Austin, TX 2002-2004
What was Daniel Like as a Child?
Daniel had a sparkly, verbose, and outgoing personality as a young child. He made friends everywhere we went. Newly-met playground friends were mourned by him in the car as we drove away. We would probably never see this-or-this friend again. He spoke to be heard and to share his thoughts and designs, and inward scenarios. He found order in talking. He could enchant adults by his precocial and erudite vocabulary and clear, precise pronunciation. He could talk for a long time about things that interested him.

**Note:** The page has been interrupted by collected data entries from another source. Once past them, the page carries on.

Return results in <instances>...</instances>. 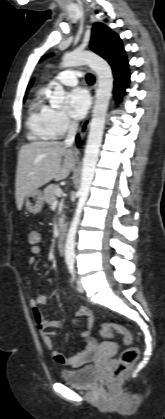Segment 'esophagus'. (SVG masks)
I'll use <instances>...</instances> for the list:
<instances>
[{"label": "esophagus", "instance_id": "esophagus-1", "mask_svg": "<svg viewBox=\"0 0 165 419\" xmlns=\"http://www.w3.org/2000/svg\"><path fill=\"white\" fill-rule=\"evenodd\" d=\"M95 88H96V83L93 86V90H95ZM90 117H91V115L89 113L88 116L85 118V120L82 122L81 126L78 129L77 135H79L81 138H84L87 131H88L89 124H90ZM74 153L75 154L78 153L77 147H74Z\"/></svg>", "mask_w": 165, "mask_h": 419}]
</instances>
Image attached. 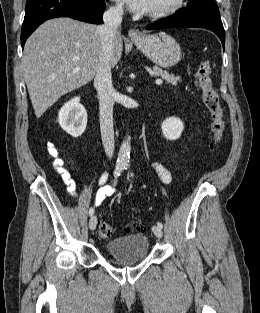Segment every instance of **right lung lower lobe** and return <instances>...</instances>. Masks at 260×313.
I'll return each instance as SVG.
<instances>
[{
	"label": "right lung lower lobe",
	"mask_w": 260,
	"mask_h": 313,
	"mask_svg": "<svg viewBox=\"0 0 260 313\" xmlns=\"http://www.w3.org/2000/svg\"><path fill=\"white\" fill-rule=\"evenodd\" d=\"M105 6L103 0H27L21 30L22 48L34 30L51 18L70 17L92 24H102Z\"/></svg>",
	"instance_id": "98d812e1"
}]
</instances>
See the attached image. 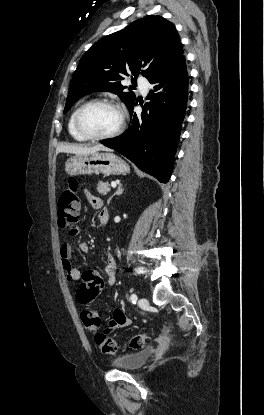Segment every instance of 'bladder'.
I'll return each mask as SVG.
<instances>
[{"label": "bladder", "mask_w": 264, "mask_h": 415, "mask_svg": "<svg viewBox=\"0 0 264 415\" xmlns=\"http://www.w3.org/2000/svg\"><path fill=\"white\" fill-rule=\"evenodd\" d=\"M154 351L153 345L145 346L136 352L128 353L112 360V365L122 370H138L147 363Z\"/></svg>", "instance_id": "obj_1"}]
</instances>
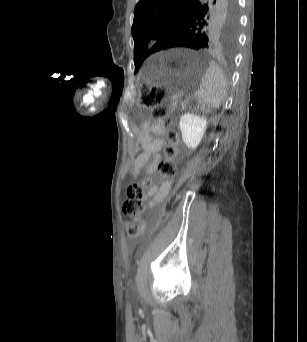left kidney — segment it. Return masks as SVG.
<instances>
[{"mask_svg": "<svg viewBox=\"0 0 307 342\" xmlns=\"http://www.w3.org/2000/svg\"><path fill=\"white\" fill-rule=\"evenodd\" d=\"M182 140L187 148H197L199 146L204 132L207 128L205 116H195V114H183L179 122Z\"/></svg>", "mask_w": 307, "mask_h": 342, "instance_id": "5707ae66", "label": "left kidney"}]
</instances>
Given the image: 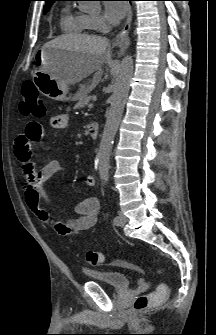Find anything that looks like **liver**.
I'll use <instances>...</instances> for the list:
<instances>
[{
	"label": "liver",
	"mask_w": 216,
	"mask_h": 335,
	"mask_svg": "<svg viewBox=\"0 0 216 335\" xmlns=\"http://www.w3.org/2000/svg\"><path fill=\"white\" fill-rule=\"evenodd\" d=\"M108 39L85 34L62 35L48 42L45 46L67 49L77 53L69 66L56 77L67 84H75L100 69L105 62H110L106 50Z\"/></svg>",
	"instance_id": "6515ba94"
}]
</instances>
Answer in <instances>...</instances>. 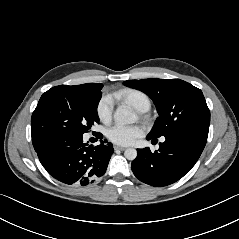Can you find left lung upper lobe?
<instances>
[{"mask_svg": "<svg viewBox=\"0 0 239 239\" xmlns=\"http://www.w3.org/2000/svg\"><path fill=\"white\" fill-rule=\"evenodd\" d=\"M123 84L146 93L157 108L159 117L148 136L186 133L208 137L210 111L200 89L180 79L150 78Z\"/></svg>", "mask_w": 239, "mask_h": 239, "instance_id": "1", "label": "left lung upper lobe"}]
</instances>
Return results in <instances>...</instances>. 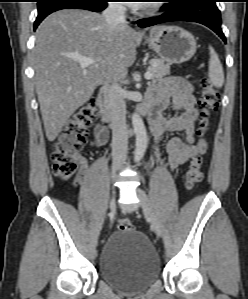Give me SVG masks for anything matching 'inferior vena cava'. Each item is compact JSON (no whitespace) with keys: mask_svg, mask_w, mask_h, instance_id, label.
Here are the masks:
<instances>
[{"mask_svg":"<svg viewBox=\"0 0 248 299\" xmlns=\"http://www.w3.org/2000/svg\"><path fill=\"white\" fill-rule=\"evenodd\" d=\"M125 7L118 2H111L103 11L105 21L110 26L124 25ZM112 137L113 166L120 167L126 161L128 130L126 124V105L123 89L113 82L110 89L109 100Z\"/></svg>","mask_w":248,"mask_h":299,"instance_id":"inferior-vena-cava-1","label":"inferior vena cava"}]
</instances>
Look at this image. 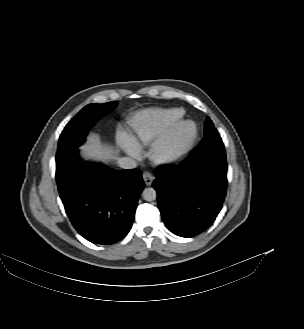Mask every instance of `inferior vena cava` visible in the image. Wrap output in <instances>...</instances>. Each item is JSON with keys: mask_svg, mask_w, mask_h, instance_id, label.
Returning a JSON list of instances; mask_svg holds the SVG:
<instances>
[{"mask_svg": "<svg viewBox=\"0 0 304 329\" xmlns=\"http://www.w3.org/2000/svg\"><path fill=\"white\" fill-rule=\"evenodd\" d=\"M118 166L123 169H132L137 167V163L130 157H122L118 159Z\"/></svg>", "mask_w": 304, "mask_h": 329, "instance_id": "1", "label": "inferior vena cava"}]
</instances>
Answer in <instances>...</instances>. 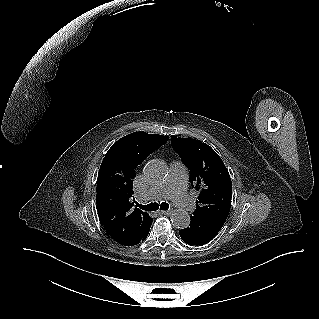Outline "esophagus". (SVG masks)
Here are the masks:
<instances>
[{
  "label": "esophagus",
  "instance_id": "esophagus-1",
  "mask_svg": "<svg viewBox=\"0 0 319 319\" xmlns=\"http://www.w3.org/2000/svg\"><path fill=\"white\" fill-rule=\"evenodd\" d=\"M160 213L163 214V215H170L171 211L162 210V211H160Z\"/></svg>",
  "mask_w": 319,
  "mask_h": 319
}]
</instances>
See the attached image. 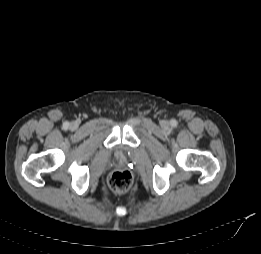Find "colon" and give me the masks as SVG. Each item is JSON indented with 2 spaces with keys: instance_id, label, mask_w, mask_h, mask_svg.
<instances>
[{
  "instance_id": "5ec220e1",
  "label": "colon",
  "mask_w": 261,
  "mask_h": 254,
  "mask_svg": "<svg viewBox=\"0 0 261 254\" xmlns=\"http://www.w3.org/2000/svg\"><path fill=\"white\" fill-rule=\"evenodd\" d=\"M132 175L128 170H118L109 177V186L116 193L126 192L132 185Z\"/></svg>"
}]
</instances>
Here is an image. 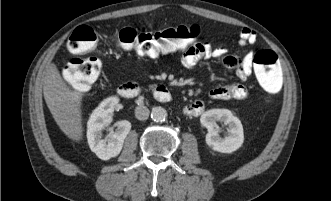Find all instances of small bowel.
<instances>
[{"instance_id":"c3829d8e","label":"small bowel","mask_w":331,"mask_h":201,"mask_svg":"<svg viewBox=\"0 0 331 201\" xmlns=\"http://www.w3.org/2000/svg\"><path fill=\"white\" fill-rule=\"evenodd\" d=\"M239 42L241 45H253L257 41V34L254 30L243 28L240 31ZM221 59L222 64L227 69L236 71L237 77L241 81H246L253 71V54L248 52L243 58L227 55L224 46L213 47L207 42L196 43L183 51L181 63L186 68L194 67L200 61L209 59ZM212 99L218 100H242L247 98L248 90L240 83H230L223 86L214 87L209 91ZM205 108L202 100H195L183 108L187 116L196 117L203 113Z\"/></svg>"}]
</instances>
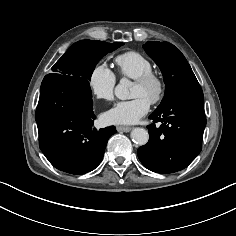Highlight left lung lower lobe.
Listing matches in <instances>:
<instances>
[{"instance_id": "obj_1", "label": "left lung lower lobe", "mask_w": 236, "mask_h": 236, "mask_svg": "<svg viewBox=\"0 0 236 236\" xmlns=\"http://www.w3.org/2000/svg\"><path fill=\"white\" fill-rule=\"evenodd\" d=\"M149 118L162 124L147 126L149 141L137 151L141 163L161 174L186 168L202 149L206 117L201 87L180 90Z\"/></svg>"}]
</instances>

When he was three, he loved to dress up as a firefighter and the vacuum hose was his favorite accessory. Sounds of toy firetrucks and sirens were common at our house. There were two large firetrucks, and a line of smaller firetrucks, like a family, which he would line up in descending order of size. Common book choices were about fires and firetrucks.
His Spiderman costume was his favorite costume the next year, and he would wear it to climb up door jams. He would walk his way up a door jam, with one foot on either side. At the top, he took away both hands from the sides of the door while his feet supported him. Next, he held the sides with his arms while he clapped his feet. In a dramatic finish, he dropped to the soft carpet below, triumphant, the stuffed muscles of his costume bulging at the arms and chest.
Seeing Paige learn to play the piano first, Daniel matched her songs by composing one of his own. His first composition was meant to be scary. He played the same notes in a minor key beginning at the bottom of the keyboard, moving up the octaves all the way to the top. When Paige performed her songs for others, he made sure to play his song, too. Here was our first glimpse of him as a showy piano performer.
We gave him some PVC pipe, cut in short sections, complete with T and L-shaped connectors so he could build “machines” with them when he was three-years-old. Sometimes he would choose our largest room and set up an intricate machine spanning the length of the room. He incorporated not only pipes, but vacuum hoses in his designs. Everything was connected and had a purpose. I remember sitting down with him at his desk and teaching him about basic machines when he was about four-years-old and he memorized everything, with his blue eyes wide open. Levers, wheels and axles, pulleys, inclined planes, and screws were incorporated in his creations from then on. He was a natural engineer. Coming into his room was like walking into a cluttered laboratory, full of his inventions. We bought an 8-foot long banquet table for school work, which we ended up giving to him for his projects. At any time, this table would have dozens of Lego buildings, piles of collections, trains, and puzzles mixed together. He liked to listen to music as he worked on his projects, and his tastes ranged from kid CD’s to Mariachi band music.
Daniel was Daniel from the start: temperament, interests, intellect, and abilities all showed themselves when he was very young. We marveled that he could do so much.